Tags
4th step, addiction, Alcoholics Anonymous, God, gratitude, humility, resentment, sobriety, Substance Abuse
Let me give you something you might need this morning. You’re right.
One of the statements that I could immediately get on board with when I got to AA was that “the world and it’s people were often wrong.”
I used to (and still do) hear newcomers in AA talking about their fear of doing a 4th step. I never understood that. I couldn’t wait to get to the 4th step. Make a list of all the people, places and organizations I had resentment against…ha! Easy peasy. Write down what they had done and how it had affected me? No problem! My part–well, I didn’t really think I had a part in a lot of it back then, so that didn’t worry me in the slightest.
I once filled an entire legal pad with columns of people who had pissed me off. And a wonderfully sweet woman in these rooms came over to my apartment and sat on my floor for 9 hours and listened to every one of those resentments. She bought me a pizza (at the time I mostly survived on cigarettes and Dr. Pepper.)
In that same apartment, I also once wrote a 10th step and called the Central Office of Alcoholics Anonymous and read it to a nameless, faceless alcoholic who just happened to have the unfortunate blessing of having volunteered to answer the phones there. It was some heavy stuff I read that night over the phone. It was stuff I hadn’t had the courage to put in an inventory and read to someone face to face. But I had been well-schooled in how it works. And I knew that night that if I held onto it any longer, I would drink over it.
Years into my sobriety, even after beginning to learn to look for my part in things, I was still holding on to the “yeah, but” in my life.
- ~Yeah, I stole $500 from an old woman (that woman happened to be my grandmother…what a creep I was!) who was suffering from Alzheimer’s…but she knew where I was all my life and never reached out to help me.
- ~Yeah, I took my father’s car and totaled it and left it on the side of a road without even calling, but he did abandon me @ birth.
- ~Yeah, I ran away from home and left my mother for months not knowing if I was dead or alive, but she did attempt suicide on the morning of my 17th birthday.
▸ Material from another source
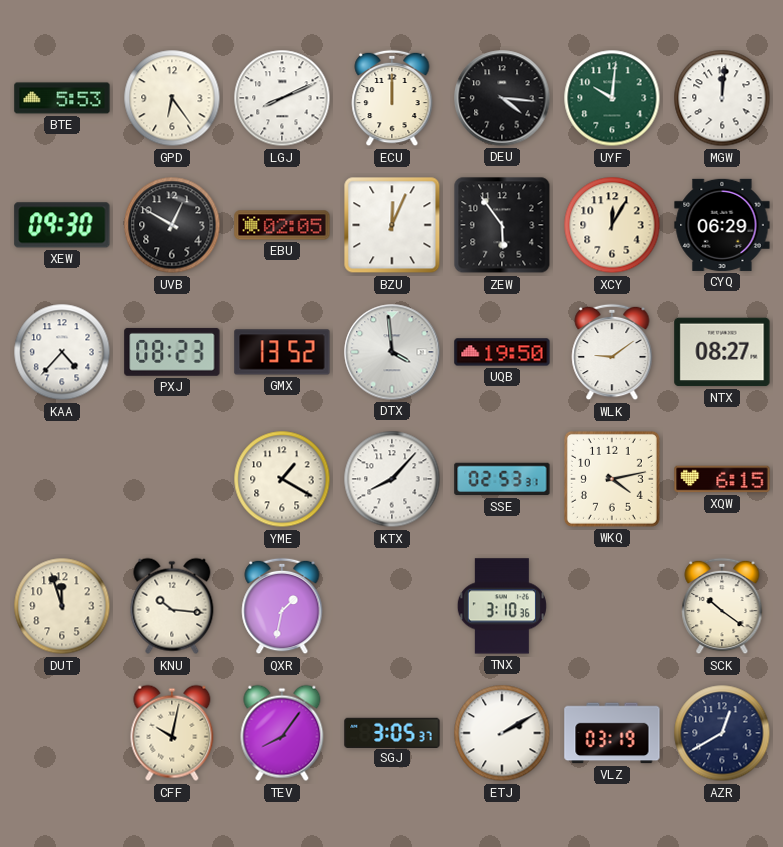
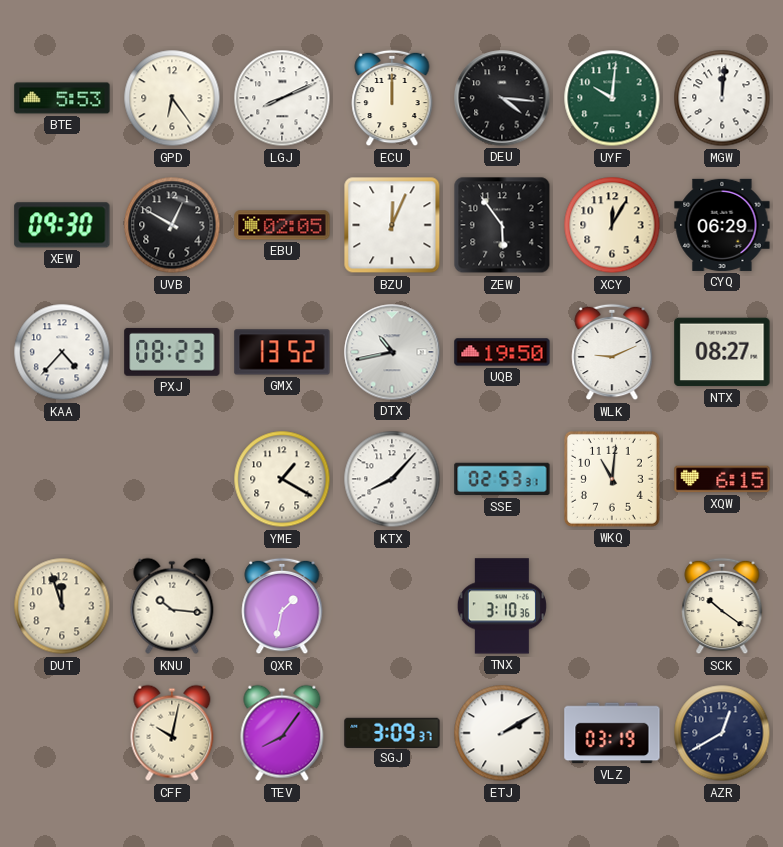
DTX: 3:59 -> 10:43
WLK: 9:09 -> 9:11
WKQ: 4:13 -> 11:01
SGJ: 3:05 -> 3:09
- ~Yeah, I lived on food that I stole from the all night grocery store at 2 a.m. in the morning, but a person has to eat don’t they?
You get the point. In sobriety, my ‘yeah, but’ problem got even worse. I went from being a little hoodlum to being a sober member of the community. I do good things. I am of service. I’m not drinking or drugging for God’s sake. Now I’m really armed with grandiosity, righteousness, and an overall sense of believing that I know how the world and its people should behave. There’s nothing more dangerous than a sober alcoholic armed with a moral code. And for years, and I mean like a decade, I battled the concept that my moral code is the right one and anyone who isn’t falling in line with that is a screwed up, worthless idiot in need of a lot of help (mine, right?)
But I’ve been lucky that in all the years I suffered from that (and that defect has largely been removed from me with a lot of work, prayer and willingness to let it go) I had women in my life who kept reminding me that I could be right, and be miserable.
“Do you want to be right, or do you want to be happy?” That’s what Eleanor (my 79 year old sponsor in L.A. used to ask me.)
My answer to that question has changed profoundly over the years. I used to say that when I’m right, I am happy, but that was never actually the case for me. In fact, the opposite was true. The more right I was, the more miserable.
So you’re right. I give you that today if you need to hear it. But I want to ask you something now:
SO WHAT, NOW WHAT?
Being right is worthless. It’s a chip we carry around on our shoulder and it’s heavy. It’s a weapon in our arsenal that we use to judge the people around us, and it’s the ultimate enemy of humility and gratitude.
I just can’t afford to be right anymore. I can have a moral code. I can believe I know how I should live, what I should do. I can take healthy positive action to make the things materialize for me that I want. This is all a part of ‘NOW WHAT.’ Now what is about action. It’s about recognizing that I can’t control people, places and things. I can only control (barely, and with God’s help and yours) myself. That’s where I need to put my energy.
So be right…if you need that. We all do sometimes. But don’t get stuck there. Move forward and be (a quiet) example of what needs to change around you. That’s the power of attraction.